First-order magnetic phase transition in (Er, Tb)M2(M=Co, Ni) (abstract)

Abstract

The rare-earth intermetallic compounds RCo2, cubic Laves phases, are very suitable to study the magnetism of the 3d. Depending on the R magnetism we have an induced moment for the Co. For R=Dy, Ho, or Er the magnetic transition is of first order, whereas for Gd and Tb it is of second order. This behavior has been observed in this work by electrical resistivity and dc magnetization measurements in function of concentration in the system Er1−xTbx)Co2 where the internal field of the nearest R neighbors can induce the Co moment. Magnetization measurements of field cooling (FC) and zero field cooling (ZFC) samples are different for T<Tc. This difference collapses for higher applied magnetic fields. The minimum for T just above Tc in ρ vs T curves disappears for x=0.2 with the onset of the second-order transition up to x=1.0. This minimum can result from the conduction electrons scattering on the spin fluctuations, enhanced by the 4f moments and the scattering by phonons.

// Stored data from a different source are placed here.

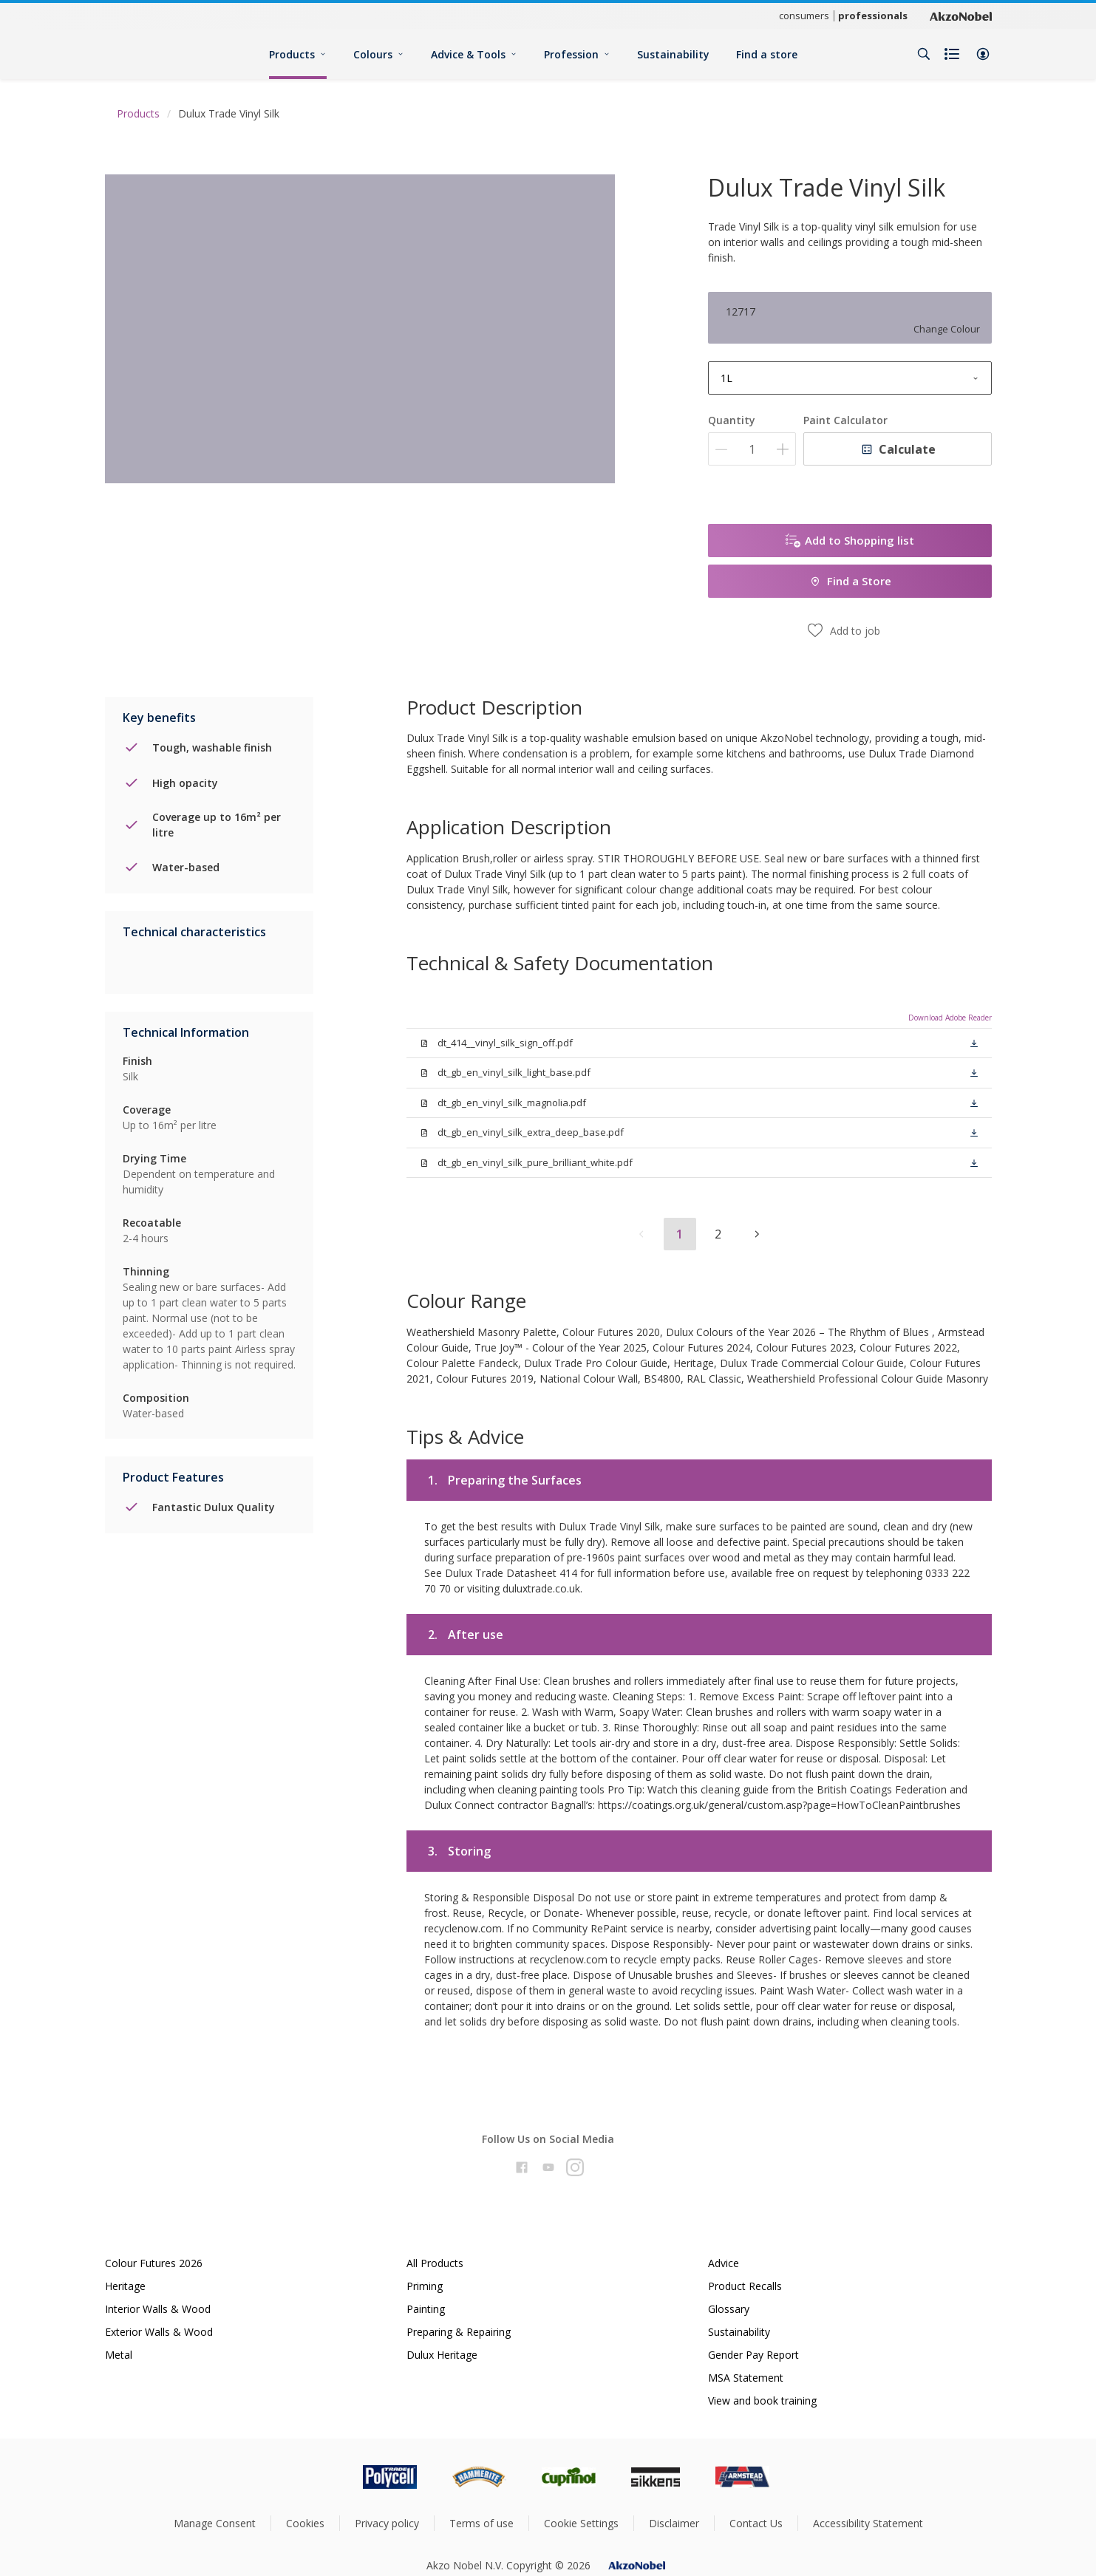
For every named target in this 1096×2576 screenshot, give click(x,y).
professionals (873, 15)
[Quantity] (752, 449)
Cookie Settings (581, 2523)
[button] (983, 54)
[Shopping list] (953, 54)
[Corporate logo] (961, 15)
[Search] (924, 54)
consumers (804, 15)
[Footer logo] (327, 2477)
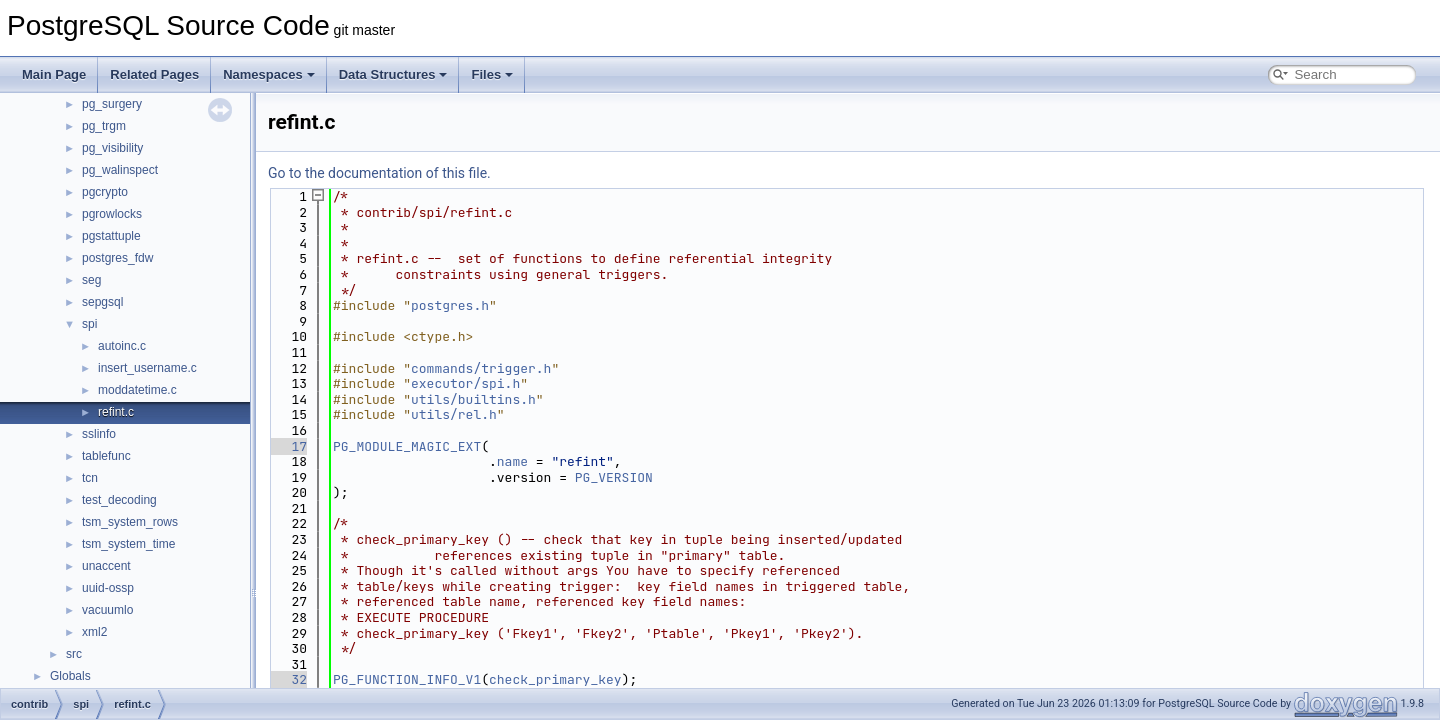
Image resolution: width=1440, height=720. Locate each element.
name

The idea of the metamagnetism of Co moments in the origin of this minimum is discarded. From our results we can conclude that a small amount of Tb in ErCo2 changes the first-order to second-order transition. Since the localization of the Fermi energy in the density of state of the 3d band is very important, a comparison study has been done with the system Er1−xTbx)Ni2. The concentration dependence of the lattice parameter differs a little from Vegard’s law. Here we can infer from our results that all the magnetic transitions are second-order type.